Without including any image, retype the records word for word.

Top of Information provided

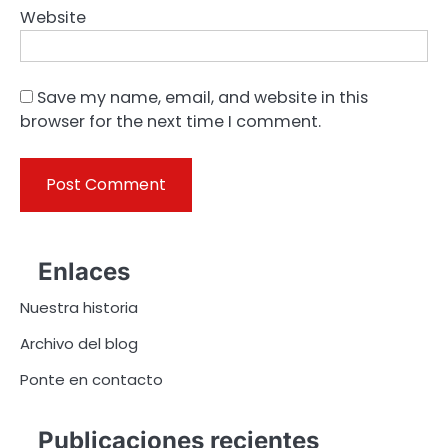
Website
Save my name, email, and website in this
browser for the next time I comment.
Enlaces
Nuestra historia
Archivo del blog
Ponte en contacto
Publicaciones recientes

Bottom of Information provided

Reply:
Website
Save my name, email, and website in this
browser for the next time I comment.
Enlaces
Nuestra historia
Archivo del blog
Ponte en contacto
Publicaciones recientes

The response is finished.